- What the task asks: All of the data is to be written out again exactly, without the pictures.

- Excerpted data:
──────────────────────────────
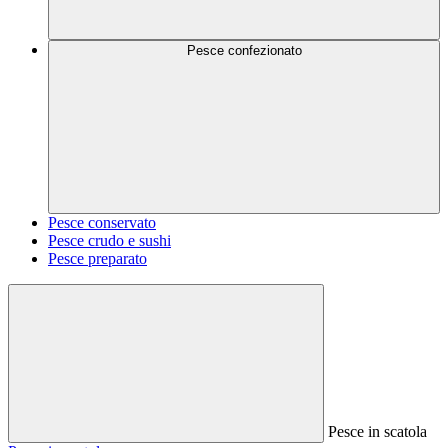
Pesce confezionato
Pesce conservato
Pesce crudo e sushi
Pesce preparato
Pesce in scatola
──────────────────────────────
- Solution:
Pesce confezionato
Pesce conservato
Pesce crudo e sushi
Pesce preparato
Pesce in scatola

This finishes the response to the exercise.